» Task statement
Output the line that contains "extract all elements", then every line beneath it through the end of the records, exactly as given and with no other lines.

Page segmentation data:

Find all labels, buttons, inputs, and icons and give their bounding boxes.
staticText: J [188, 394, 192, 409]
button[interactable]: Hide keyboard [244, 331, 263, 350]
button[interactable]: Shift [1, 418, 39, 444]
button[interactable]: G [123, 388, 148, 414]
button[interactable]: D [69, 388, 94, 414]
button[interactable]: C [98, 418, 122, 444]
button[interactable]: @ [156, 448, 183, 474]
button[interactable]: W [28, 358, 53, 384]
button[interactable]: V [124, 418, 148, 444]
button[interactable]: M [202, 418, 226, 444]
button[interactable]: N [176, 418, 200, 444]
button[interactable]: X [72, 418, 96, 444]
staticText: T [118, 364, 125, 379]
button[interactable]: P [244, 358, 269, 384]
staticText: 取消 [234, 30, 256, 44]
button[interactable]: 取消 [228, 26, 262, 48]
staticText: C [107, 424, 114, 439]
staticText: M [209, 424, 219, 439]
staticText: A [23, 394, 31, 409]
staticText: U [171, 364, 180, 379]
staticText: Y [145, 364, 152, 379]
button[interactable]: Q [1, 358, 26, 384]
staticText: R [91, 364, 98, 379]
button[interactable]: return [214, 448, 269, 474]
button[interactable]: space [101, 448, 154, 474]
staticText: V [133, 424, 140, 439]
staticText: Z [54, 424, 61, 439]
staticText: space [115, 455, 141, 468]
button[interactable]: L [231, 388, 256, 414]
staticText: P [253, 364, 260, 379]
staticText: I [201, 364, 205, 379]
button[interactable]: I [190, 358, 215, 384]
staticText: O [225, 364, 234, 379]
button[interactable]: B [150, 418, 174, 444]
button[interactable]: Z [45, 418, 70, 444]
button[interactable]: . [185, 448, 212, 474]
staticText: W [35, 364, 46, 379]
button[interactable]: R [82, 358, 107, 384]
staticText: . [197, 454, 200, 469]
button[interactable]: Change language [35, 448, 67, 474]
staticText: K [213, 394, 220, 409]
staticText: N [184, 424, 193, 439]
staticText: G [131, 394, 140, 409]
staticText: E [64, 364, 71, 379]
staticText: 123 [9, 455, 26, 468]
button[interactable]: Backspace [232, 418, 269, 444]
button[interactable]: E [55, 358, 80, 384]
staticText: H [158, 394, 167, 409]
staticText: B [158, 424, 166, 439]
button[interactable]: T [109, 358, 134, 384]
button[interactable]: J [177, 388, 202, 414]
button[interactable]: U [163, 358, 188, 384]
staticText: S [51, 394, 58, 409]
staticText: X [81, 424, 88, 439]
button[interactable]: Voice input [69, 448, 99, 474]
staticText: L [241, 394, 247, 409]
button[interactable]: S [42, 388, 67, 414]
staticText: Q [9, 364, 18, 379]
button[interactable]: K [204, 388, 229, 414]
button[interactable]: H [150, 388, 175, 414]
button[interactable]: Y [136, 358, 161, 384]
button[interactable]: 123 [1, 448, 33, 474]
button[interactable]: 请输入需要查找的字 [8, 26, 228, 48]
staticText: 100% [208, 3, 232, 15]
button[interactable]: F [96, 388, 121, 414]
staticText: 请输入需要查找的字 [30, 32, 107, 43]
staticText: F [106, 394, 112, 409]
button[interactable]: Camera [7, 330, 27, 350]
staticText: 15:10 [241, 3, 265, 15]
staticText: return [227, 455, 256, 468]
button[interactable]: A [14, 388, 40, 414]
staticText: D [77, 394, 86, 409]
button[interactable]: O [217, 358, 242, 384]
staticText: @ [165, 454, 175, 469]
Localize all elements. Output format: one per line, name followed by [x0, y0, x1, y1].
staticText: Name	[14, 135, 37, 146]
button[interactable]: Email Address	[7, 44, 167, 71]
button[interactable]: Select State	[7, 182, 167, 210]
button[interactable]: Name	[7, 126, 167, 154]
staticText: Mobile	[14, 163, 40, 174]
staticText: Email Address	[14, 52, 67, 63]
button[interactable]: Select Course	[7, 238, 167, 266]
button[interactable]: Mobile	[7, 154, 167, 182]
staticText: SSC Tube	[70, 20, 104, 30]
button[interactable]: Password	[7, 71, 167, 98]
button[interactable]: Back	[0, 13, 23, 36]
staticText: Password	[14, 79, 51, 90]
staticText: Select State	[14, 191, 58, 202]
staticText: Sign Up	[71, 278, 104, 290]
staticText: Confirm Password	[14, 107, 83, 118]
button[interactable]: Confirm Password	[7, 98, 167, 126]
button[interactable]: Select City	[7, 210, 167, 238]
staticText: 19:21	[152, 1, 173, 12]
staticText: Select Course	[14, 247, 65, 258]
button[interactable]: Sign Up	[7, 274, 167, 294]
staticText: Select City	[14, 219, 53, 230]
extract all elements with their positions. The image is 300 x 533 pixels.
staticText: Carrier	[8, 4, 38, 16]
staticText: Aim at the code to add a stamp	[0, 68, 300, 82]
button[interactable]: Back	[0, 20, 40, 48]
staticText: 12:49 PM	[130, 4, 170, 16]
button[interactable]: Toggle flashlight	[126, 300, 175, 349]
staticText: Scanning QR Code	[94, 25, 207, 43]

» Exercise answer
extract all elements with their positions. The image is 300 x 533 pixels.
staticText: Carrier	[8, 4, 38, 16]
staticText: Aim at the code to add a stamp	[0, 68, 300, 82]
button[interactable]: Back	[0, 20, 40, 48]
staticText: 12:49 PM	[130, 4, 170, 16]
button[interactable]: Toggle flashlight	[126, 300, 175, 349]
staticText: Scanning QR Code	[94, 25, 207, 43]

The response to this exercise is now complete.